Yes, in the apartment blocks that were built in the 80s. Similar to other rapidly developing cities where there is a need to house a growing urban population.
NK News: Why would there be that similarity when there was so little North-South cooperation in that era? Where could the joint influence have come from?
I don’t think these designs derive their similarities from culture or engagement, but rather the similarity is really a function of efficiency.
Most of the public housing blocks that were built around that time were all slab blocks, basically rectangular slabs extruded upwards. So it was very minimal and basic, very much characterizing the housing in many of developing countries like South Korea and Singapore at that point in time. That is why we see these similarities.
Today, however, we see a divergence because they have somehow evolved and they want to break away from a purely efficient building, adding in much more interesting geometries to their design.
NK News: In terms of the ‘special projects’ that are coming up across Pyongyang recently, are these in response to capacity shortages in the city or are they like vanity projects to decorate the city?
I think they serve both purposes.
There is definitely a demand for more housing in the city, but at this point in time there is still a rising demand for apartments on places like Mirae Street and Ryomyong Street. And these are considered special projects because they are really designed to celebrate a particular moment in the history – to commemorate the 70th anniversary of the founding of the Workers’ Party of Korea, for example.
NK News: And in terms of the resources required for these kinds of projects, is there any sense of where all that is coming from?
I think in terms of labor, it comes from the local construction industry, so all labor is supplied by the builders. And in terms of materials, one reason why they use a lot of concrete is that because it’s the one resource that’s available and is way more affordable than using steel, which they would need to import from China.

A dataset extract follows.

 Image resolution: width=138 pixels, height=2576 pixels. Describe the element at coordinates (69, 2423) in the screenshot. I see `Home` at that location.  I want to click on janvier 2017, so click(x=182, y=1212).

In terms of investments, a lot of the projects are driven by the state, although there are one or two exceptional projects that, what I heard, are basically joint ventures with Chinese developers.
NK News: Do you see a difference in quality between the joint ventures and the domestically invested designs?

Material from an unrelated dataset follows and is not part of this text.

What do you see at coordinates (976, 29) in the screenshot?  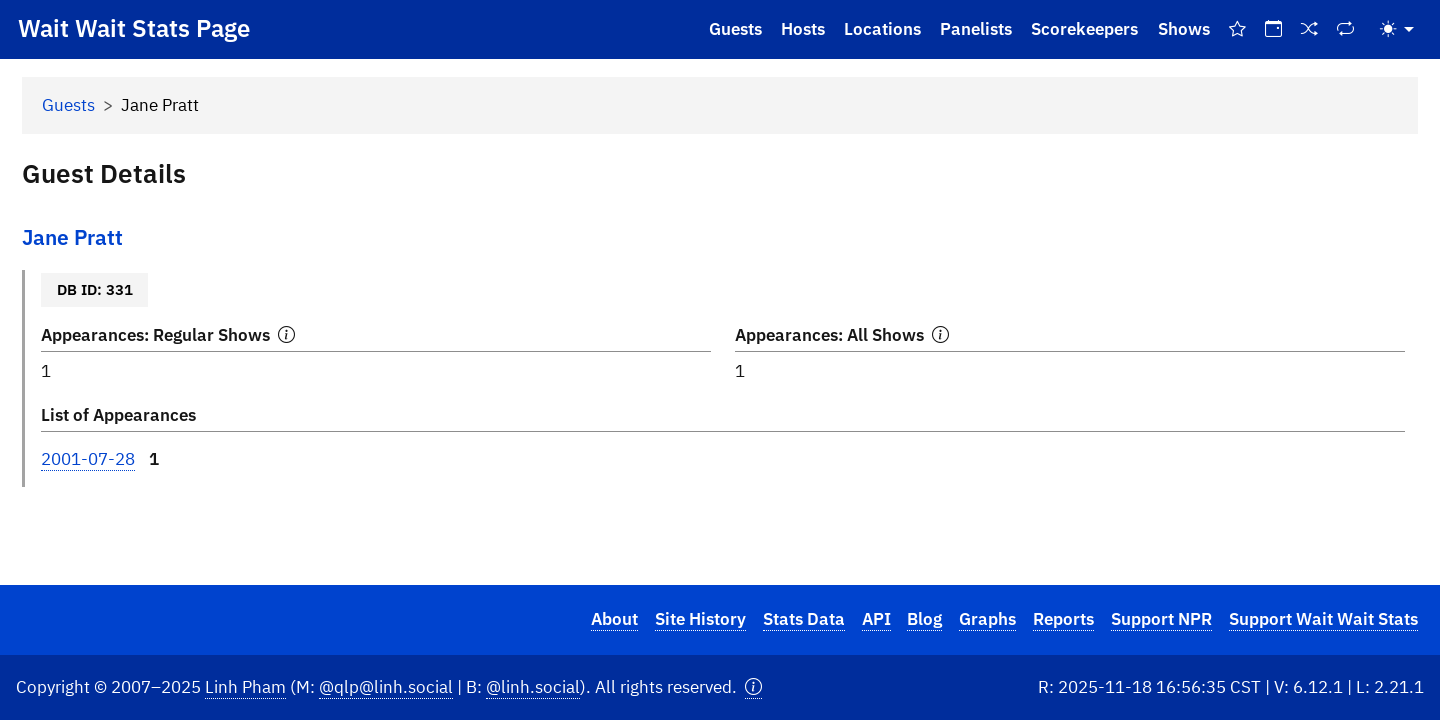 I see `Panelists` at bounding box center [976, 29].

I wouldn’t be able to comment on the quality, let’s say when you view the buildings up-close or when you are in the interior of the building. But if you were to compare the quality of the cladding materials, you do see a difference.
I think quality is differentiated according to the cost and also the prestige of development. For example, there is a distribution center that was jointly developed by a Singaporean developer which basically used better finishes and better cladding materials for their buildings as compared to some other developers that were in joint ventures with a Chinese company. They basically used locally sourced cladding materials.
NK News: There was a building collapse in 2014; do you sense from your conversations with local North Koreans in the field of architecture, engineering, or construction that lessons are being learned from that in any way?
It’s hard to get any response from them concerning the ‘incident.’ It seems like no one wants to talk about it – no response.
NK News: As an architect yourself looking at the city, do you fear there could be other ticking time bombs that may be likely to collapse because of hasty workmanship?
I think just by observing the structures, just by going past construction sites, it seems okay to me. But I would say the concern is not so much about structural issues or problems, but rather the things to do with insulation and waterproofing, which are real issues in Pyongyang.
NK News: So basically these buildings get cold and damp in winter?
I wouldn’t say they all get cold and damp. I do not know how bad the situation is, but they have been requesting more information on how to improve the quality of waterproofing and insulation.
NK News: Have you heard anything more about the Ryugyong Hotel? Are there any more plans for that or is it going to just stay as-is?
Good question. No one has a clue on what the future is for the Ryugyong Hotel.